The Atlantic: The Disruption Myth


Is disruption a myth? Is it a nice to have, a thing you’re supposed to do, or is it an innovative business driver? The Atlantic’s Justin Fox posits the question given the lack of significant market-changing technological leaps.

I tend to believe people are more entrepreneurial than ever, but are focusing that spirit within existing channels (namely online, in creating blogs/boards/etc, and through apps) or ways that can’t be directly measured (like the “innovative” way I fixed my rotting bathroom floor instead of calling a professional craftsman).

For brands and companies today, the bar shouldn’t be set as high as electricity and internal-combustion engines, as Fox notes below. Rather, I think self-disruption and diversification should be the cornerstone of every company looking to compete, grow and truly impact the world.

Key quotes from the piece:

But it’s also possible that a decades long accretion of regulation has come to weigh on new-business formation and growth; that for all the tales of Silicon Valley swashbuckling, most Americans have become more cautious and less entrepreneurial; or that—and this argument springs straight from Christensen’s keyboard—the pressures of the financial market and a preoccupation with corporate financial metrics have left most businesses “afraid to pursue what they see as risky innovations” and focused instead on cutting costs.
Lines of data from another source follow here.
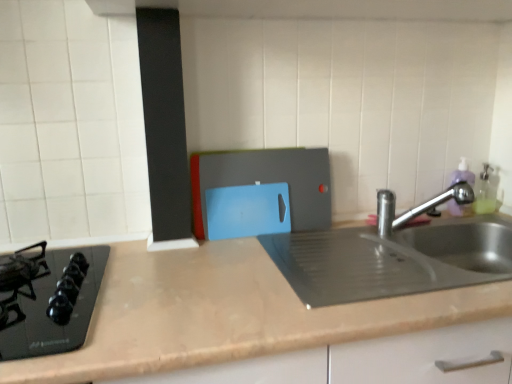 The width and height of the screenshot is (512, 384). In order to click on blue plastic cutting board at center in this screenshot , I will do `click(260, 192)`.

Describe the element at coordinates (416, 206) in the screenshot. I see `satin nickel faucet at right` at that location.

The height and width of the screenshot is (384, 512). Identify the location of blue plastic cutting board at center. (260, 192).

Looking at this image, relative to blue plastic cutting board at center, is satin nickel faucet at right in front or behind?

In the image, satin nickel faucet at right appears in front of blue plastic cutting board at center.

Considering the relative sizes of satin nickel faucet at right and blue plastic cutting board at center in the image provided, is satin nickel faucet at right wider than blue plastic cutting board at center?

Correct, the width of satin nickel faucet at right exceeds that of blue plastic cutting board at center.

In the image, is satin nickel faucet at right on the left side or the right side of blue plastic cutting board at center?

satin nickel faucet at right is to the right of blue plastic cutting board at center.

Does satin nickel faucet at right have a greater height compared to blue plastic cutting board at center?

In fact, satin nickel faucet at right may be shorter than blue plastic cutting board at center.

Is black glass gas stove at left thinner than blue plastic cutting board at center?

Incorrect, the width of black glass gas stove at left is not less than that of blue plastic cutting board at center.

Considering the sizes of objects black glass gas stove at left and blue plastic cutting board at center in the image provided, who is taller, black glass gas stove at left or blue plastic cutting board at center?

With more height is blue plastic cutting board at center.

How distant is black glass gas stove at left from blue plastic cutting board at center?

black glass gas stove at left is 46.36 centimeters away from blue plastic cutting board at center.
Still, some companies are pursuing risky innovations and disrupting established industries. Business publications are full of stories about them: Google and Uber and Amazon and Salesforce and Workday and many more. They just haven’t had a measurable impact on the overall economy yet. One group of economists says to give it a few years— the adoption of new technologies has always affected productivity in fits and starts, and the rise of smartphones and cloud computing and Big Data will show up in the numbers eventually. The other view is that today’s technological innovations pale in significance beside electricity and the internal combustion engine—they’ll have some positive impact, but growth will be slower than it used to be.

What these arguments share is the conviction that, however sick many of us may be of hearing about it, disruptive innovation is something we need more of, not less. We, in this case, means some abstract collection of current and future humans—not people with jobs that are about to get disrupted out of existence. The uneven dispersal of rewards from technological change is always a problem, and may be especially fraught this time around. But uneven progress still seems better than  no progress at all.

via The Disruption Myth – Justin Fox – The Atlantic.